▶ Directions for this task:
Write out everything in the records exactly, apart from the pictures.

▶ Data for processing:
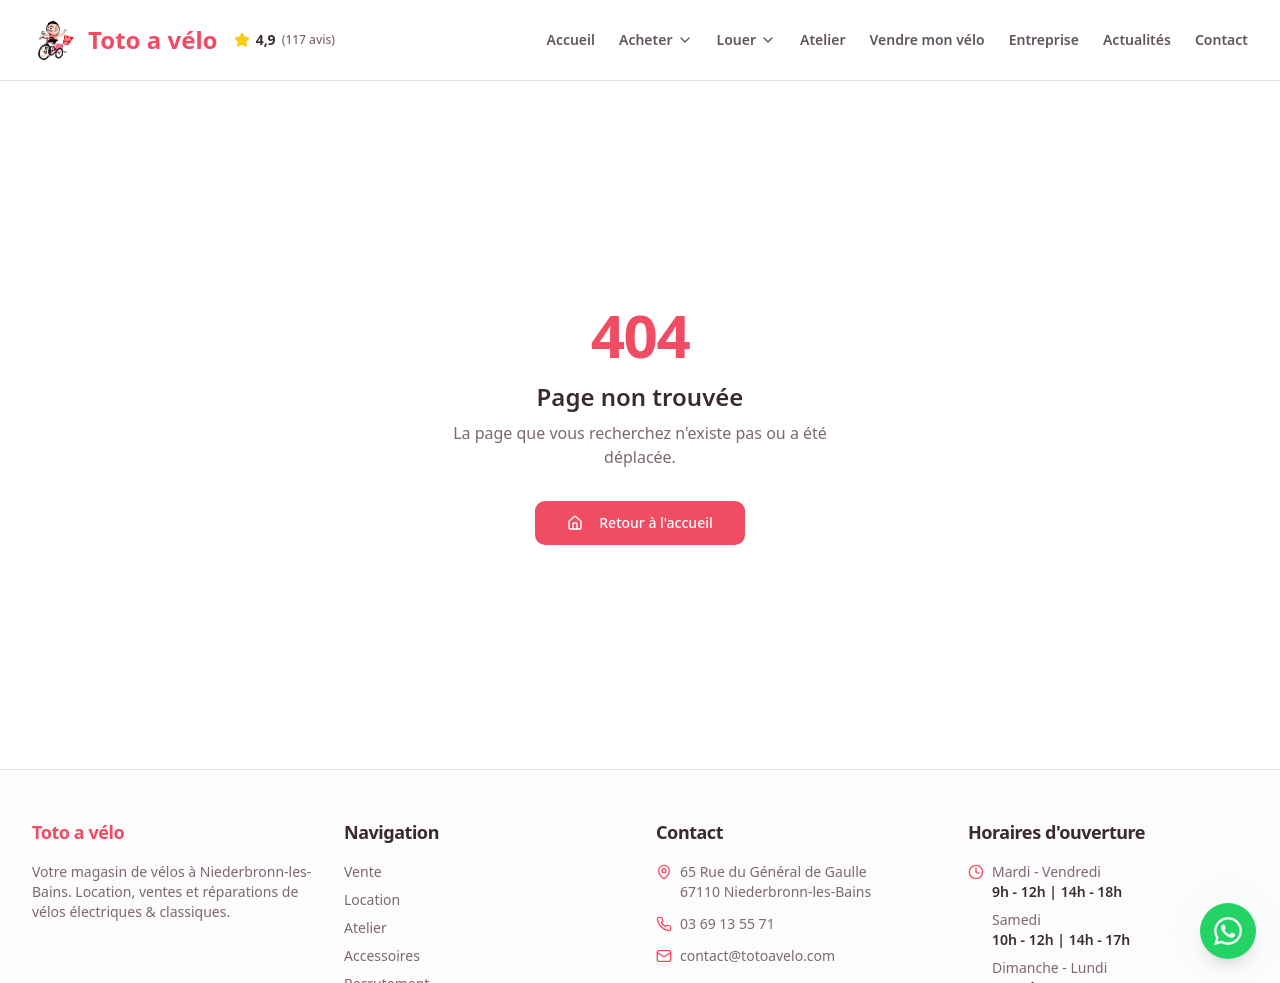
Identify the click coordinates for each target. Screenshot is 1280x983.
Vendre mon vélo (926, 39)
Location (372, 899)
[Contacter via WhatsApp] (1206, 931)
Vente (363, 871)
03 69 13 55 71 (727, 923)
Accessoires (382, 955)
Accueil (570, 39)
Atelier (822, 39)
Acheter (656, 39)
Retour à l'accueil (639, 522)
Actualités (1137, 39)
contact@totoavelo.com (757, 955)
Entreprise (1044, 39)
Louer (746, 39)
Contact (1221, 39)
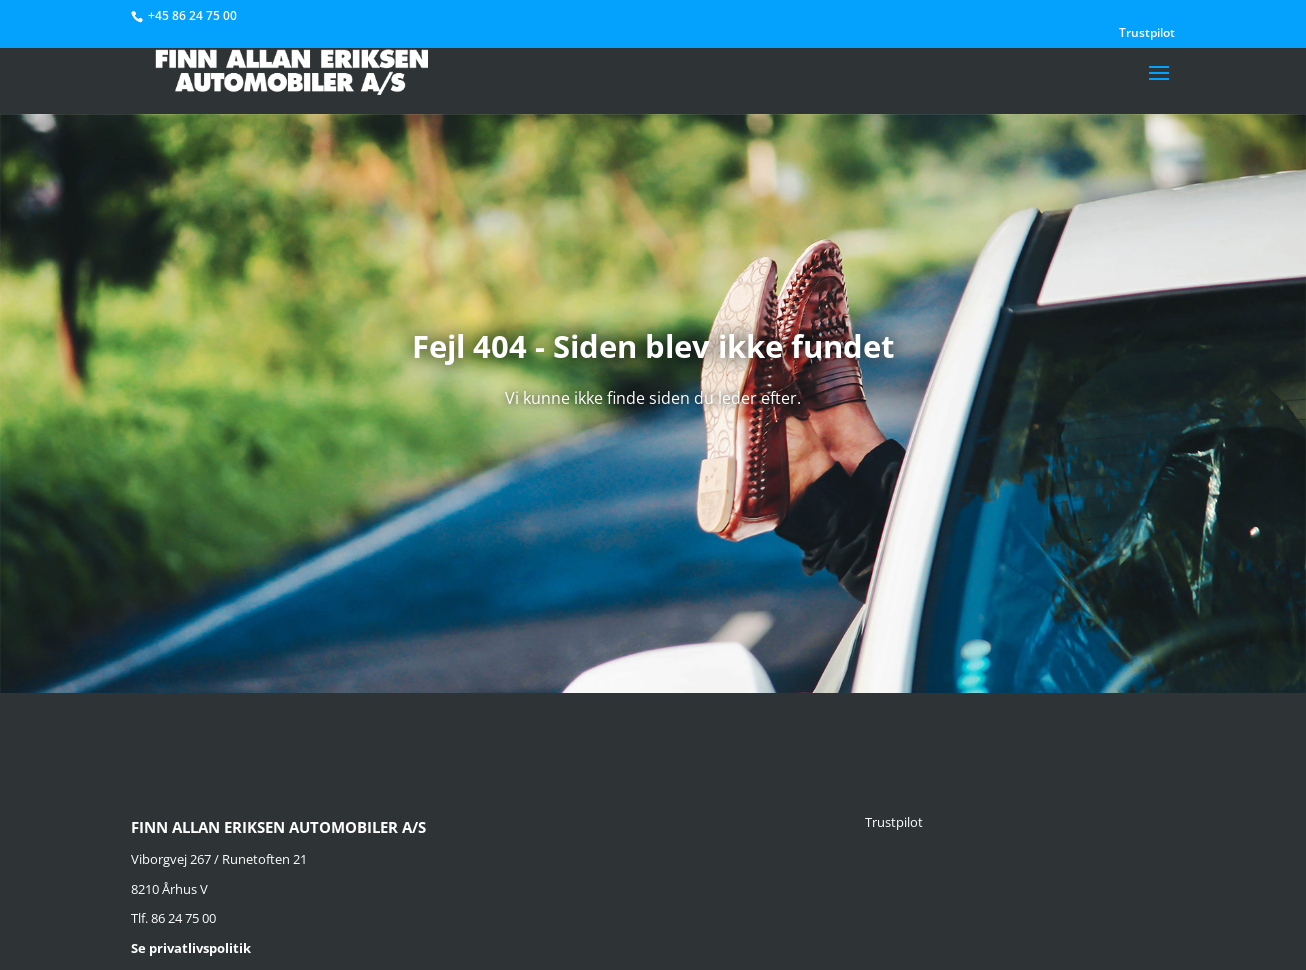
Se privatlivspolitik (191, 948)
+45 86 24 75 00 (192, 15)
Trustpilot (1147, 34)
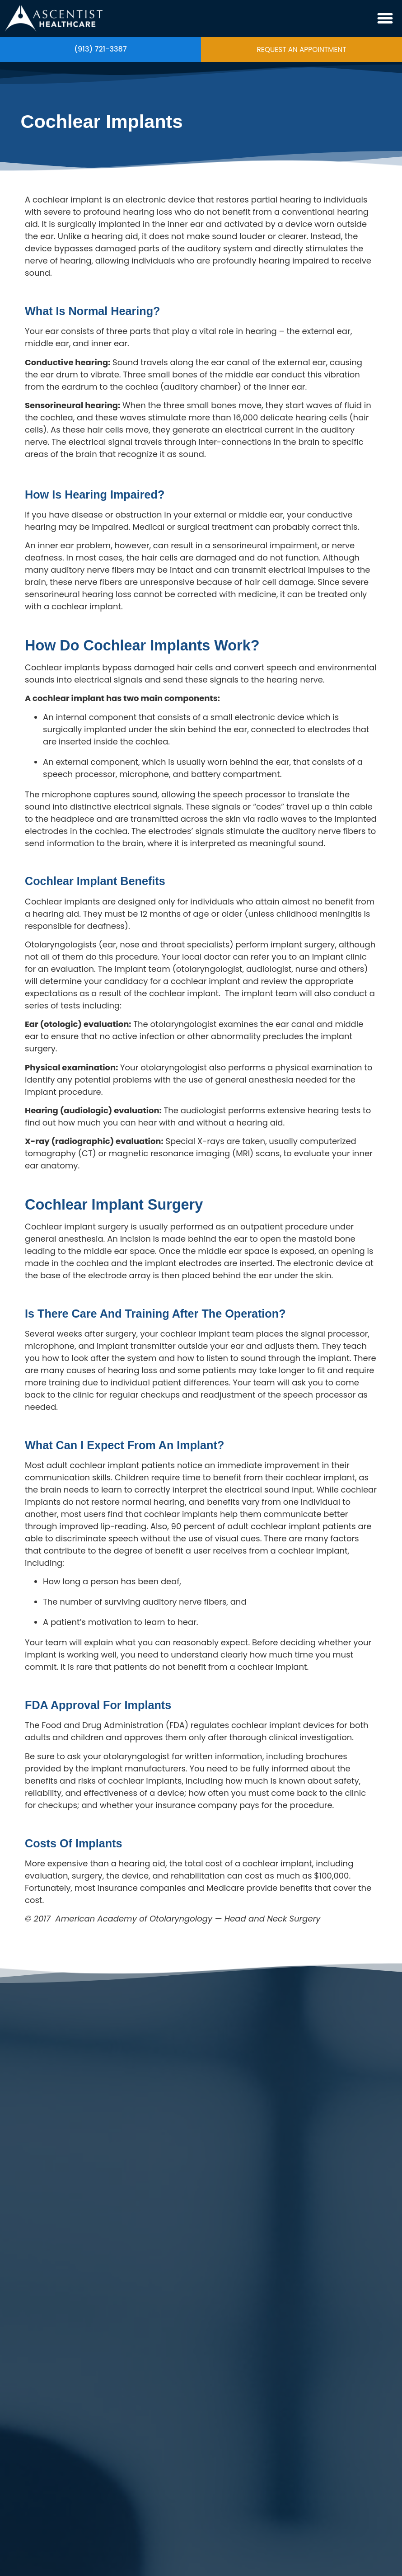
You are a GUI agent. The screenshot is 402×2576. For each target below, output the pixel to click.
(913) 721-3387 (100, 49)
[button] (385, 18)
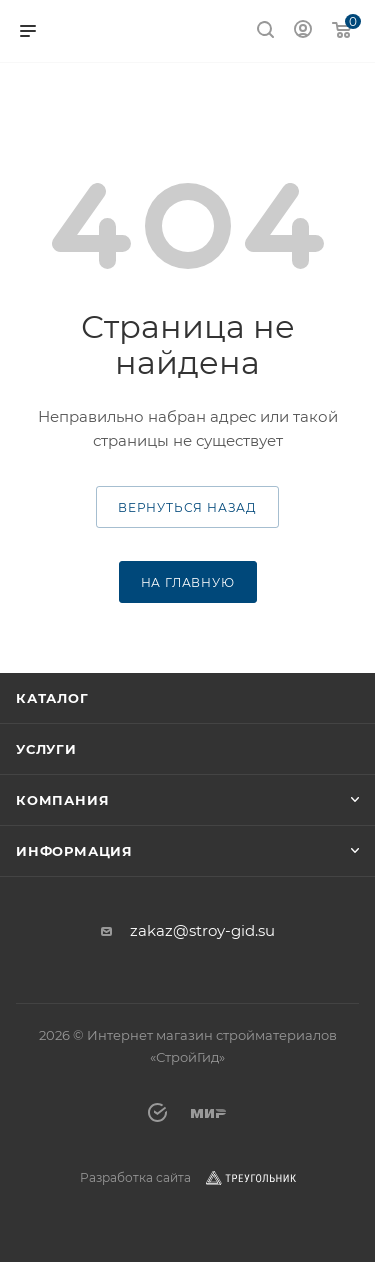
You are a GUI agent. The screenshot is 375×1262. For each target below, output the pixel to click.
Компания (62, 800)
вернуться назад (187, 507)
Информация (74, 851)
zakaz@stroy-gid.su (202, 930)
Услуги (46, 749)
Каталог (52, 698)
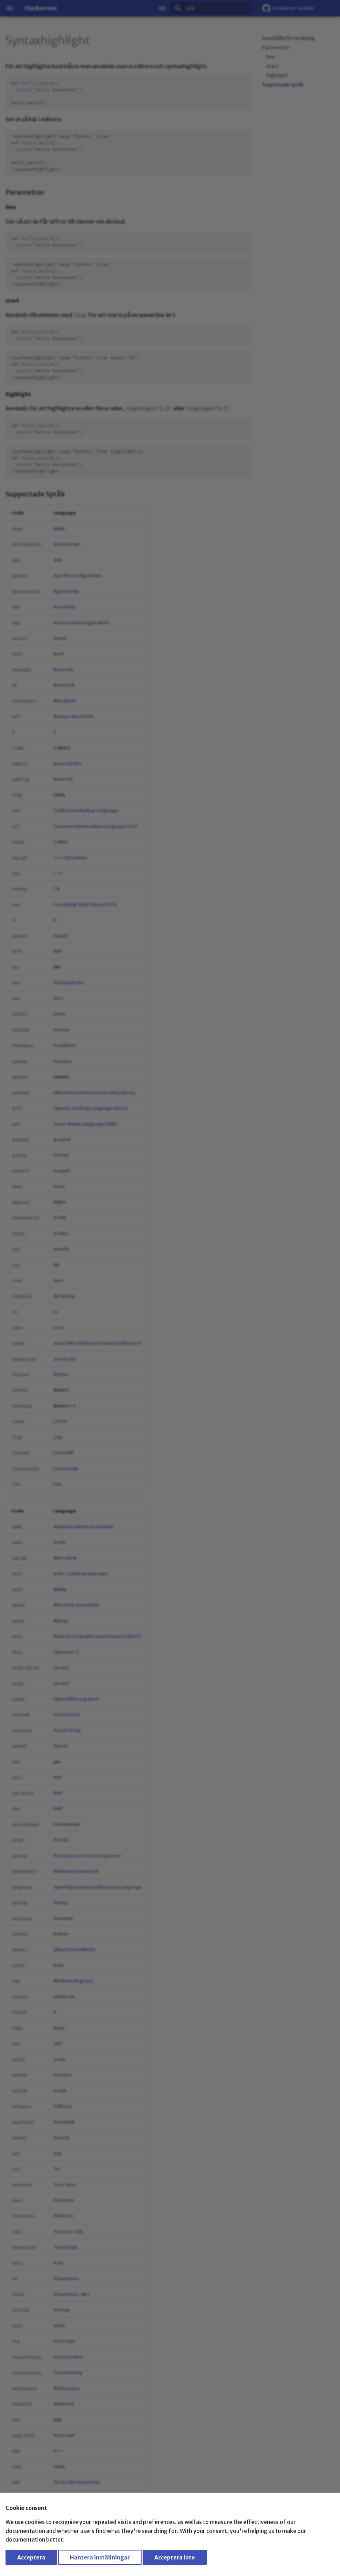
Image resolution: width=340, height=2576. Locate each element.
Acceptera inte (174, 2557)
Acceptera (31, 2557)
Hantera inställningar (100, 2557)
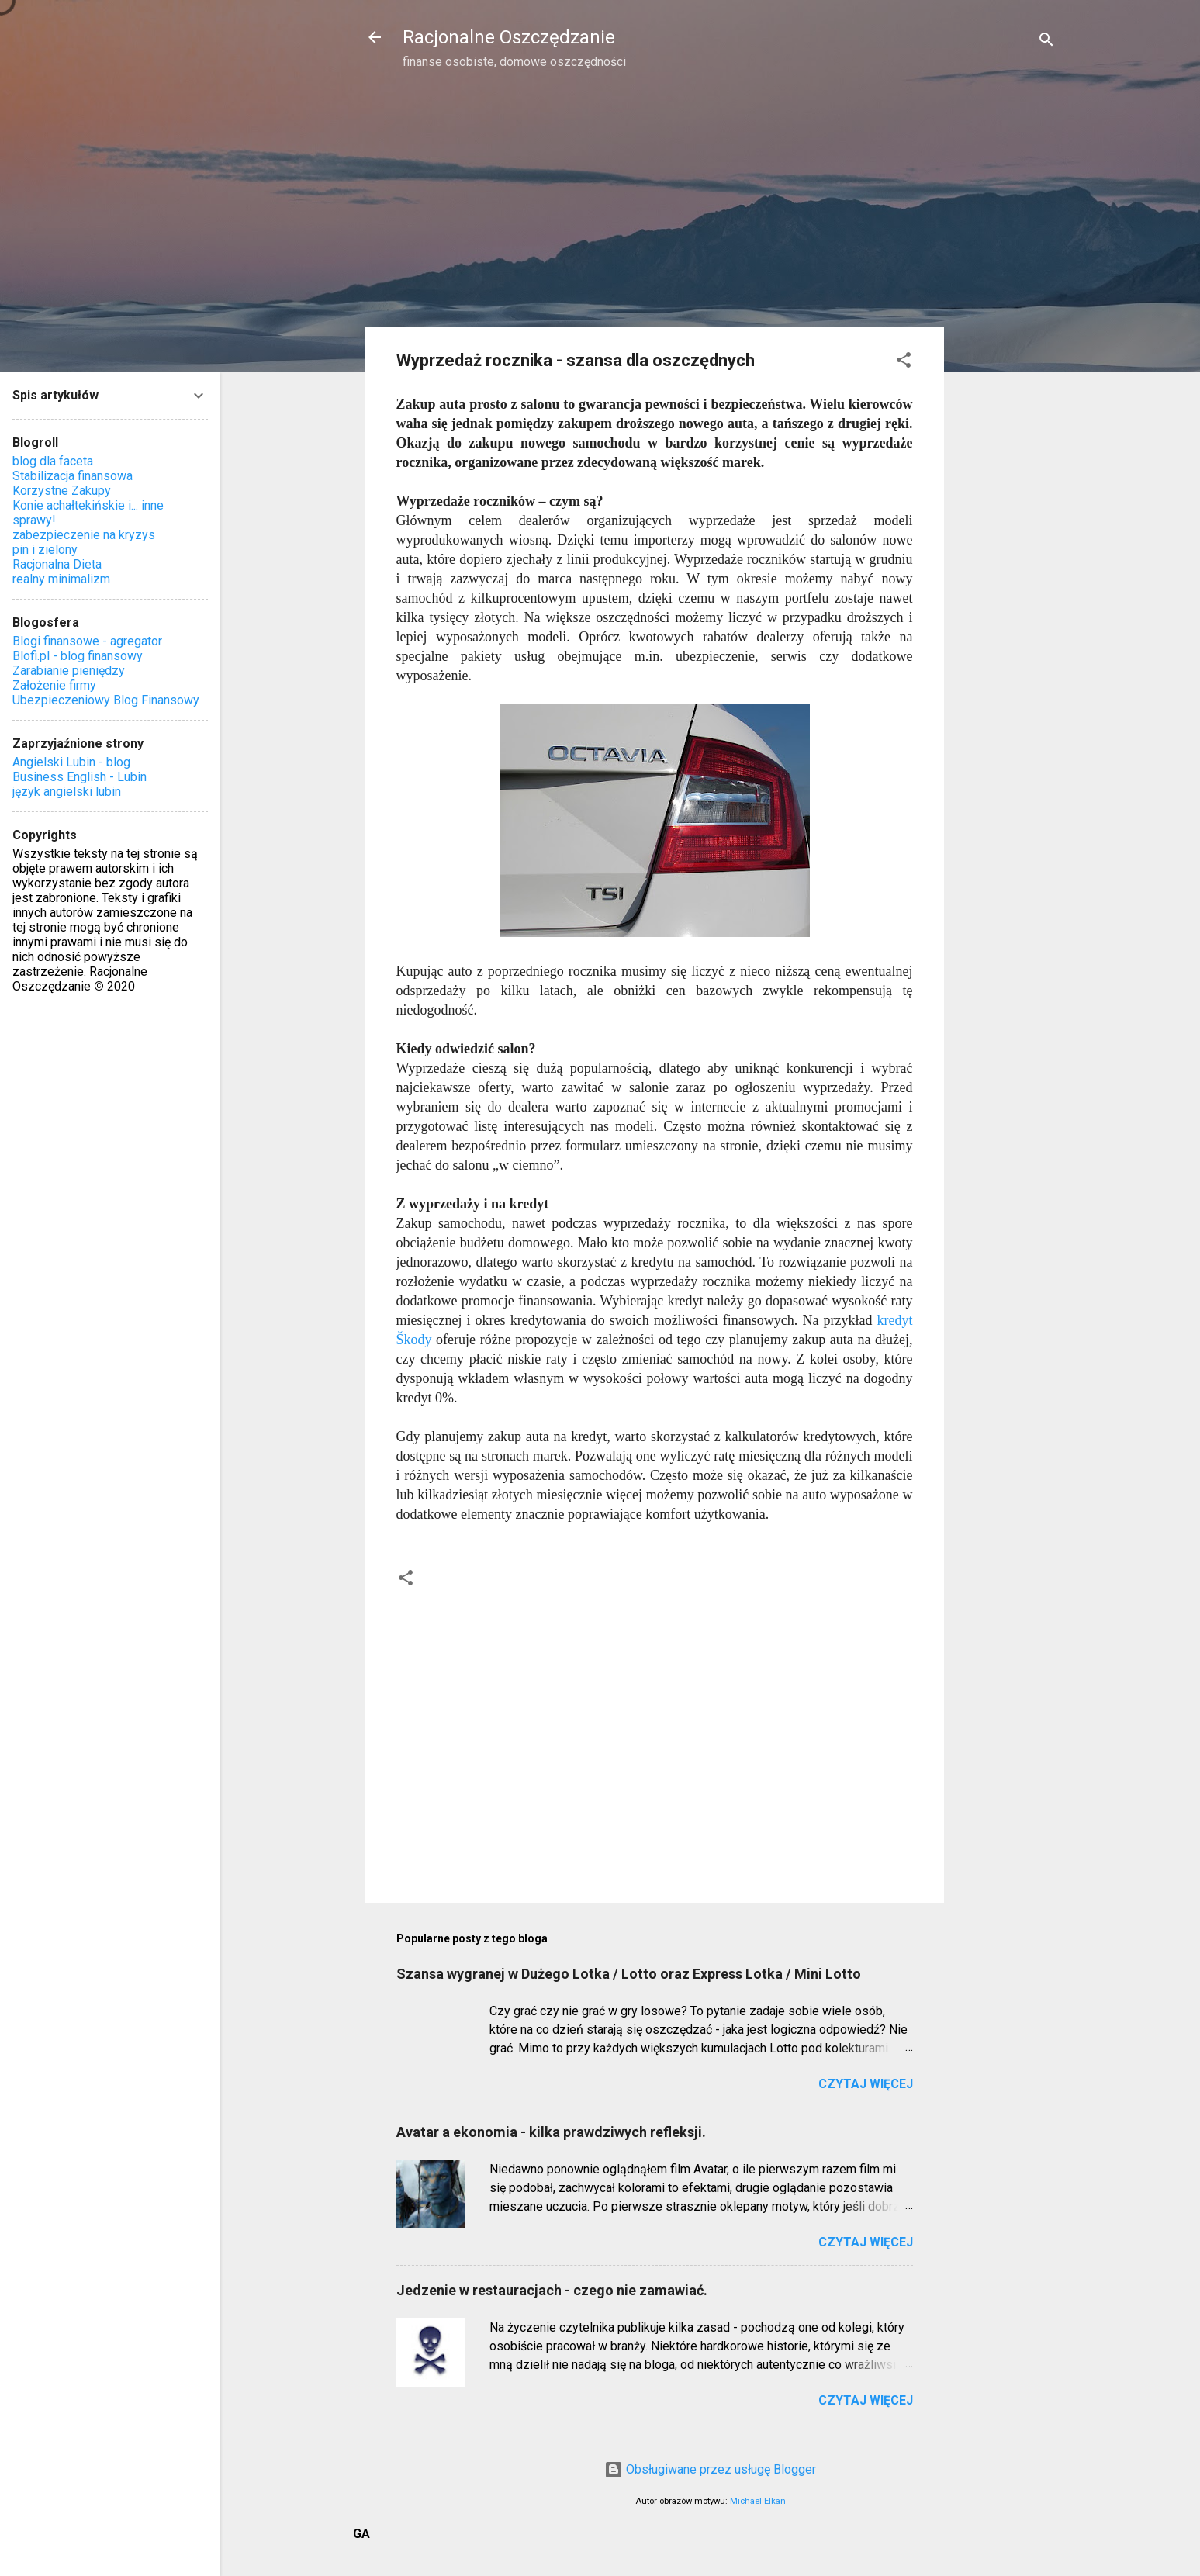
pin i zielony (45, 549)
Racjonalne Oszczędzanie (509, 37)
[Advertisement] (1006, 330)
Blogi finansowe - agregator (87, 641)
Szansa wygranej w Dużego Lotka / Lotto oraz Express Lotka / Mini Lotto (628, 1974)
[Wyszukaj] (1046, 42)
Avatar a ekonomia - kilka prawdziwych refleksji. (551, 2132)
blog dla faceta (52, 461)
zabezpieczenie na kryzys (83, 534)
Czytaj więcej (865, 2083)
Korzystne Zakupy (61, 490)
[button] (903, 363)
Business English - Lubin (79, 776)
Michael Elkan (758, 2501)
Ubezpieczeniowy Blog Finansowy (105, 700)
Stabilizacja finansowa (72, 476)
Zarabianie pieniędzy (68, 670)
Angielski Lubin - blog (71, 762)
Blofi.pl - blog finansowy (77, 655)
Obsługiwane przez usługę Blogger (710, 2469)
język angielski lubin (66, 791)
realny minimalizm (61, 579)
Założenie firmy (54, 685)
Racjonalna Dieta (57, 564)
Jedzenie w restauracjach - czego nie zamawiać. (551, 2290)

▶ Answer:
Identify the click coordinates for each target. Screenshot is 1280x983.
Vendre mon vélo (926, 39)
Location (372, 899)
[Contacter via WhatsApp] (1206, 931)
Vente (363, 871)
03 69 13 55 71 (727, 923)
Accessoires (382, 955)
Accueil (570, 39)
Atelier (822, 39)
Acheter (656, 39)
Retour à l'accueil (639, 522)
Actualités (1137, 39)
contact@totoavelo.com (757, 955)
Entreprise (1044, 39)
Louer (746, 39)
Contact (1221, 39)
Se privatlivspolitik (191, 948)
+45 86 24 75 00 (192, 15)
Trustpilot (1147, 34)
You are a GUI agent. The screenshot is 402×2576. For each target below, output the pixel to click.
(913) 721-3387 (100, 49)
[button] (385, 18)
You are a GUI agent. The screenshot is 375×1262. For each target below, output the pixel to click.
Компания (62, 800)
вернуться назад (187, 507)
Информация (74, 851)
zakaz@stroy-gid.su (202, 930)
Услуги (46, 749)
Каталог (52, 698)
Image resolution: width=340, height=2576. Locate each element.
Acceptera inte (174, 2557)
Acceptera (31, 2557)
Hantera inställningar (100, 2557)
pin i zielony (45, 549)
Racjonalne Oszczędzanie (509, 37)
[Advertisement] (1006, 330)
Blogi finansowe - agregator (87, 641)
Szansa wygranej w Dużego Lotka / Lotto oraz Express Lotka / Mini Lotto (628, 1974)
[Wyszukaj] (1046, 42)
Avatar a ekonomia - kilka prawdziwych refleksji. (551, 2132)
blog dla faceta (52, 461)
zabezpieczenie na kryzys (83, 534)
Czytaj więcej (865, 2083)
Korzystne Zakupy (61, 490)
[button] (903, 363)
Business English - Lubin (79, 776)
Michael Elkan (758, 2501)
Ubezpieczeniowy Blog Finansowy (105, 700)
Stabilizacja finansowa (72, 476)
Zarabianie pieniędzy (68, 670)
Angielski Lubin - blog (71, 762)
Blofi.pl - blog finansowy (77, 655)
Obsługiwane przez usługę Blogger (710, 2469)
język angielski lubin (66, 791)
realny minimalizm (61, 579)
Założenie firmy (54, 685)
Racjonalna Dieta (57, 564)
Jedzenie w restauracjach - czego nie zamawiać. (551, 2290)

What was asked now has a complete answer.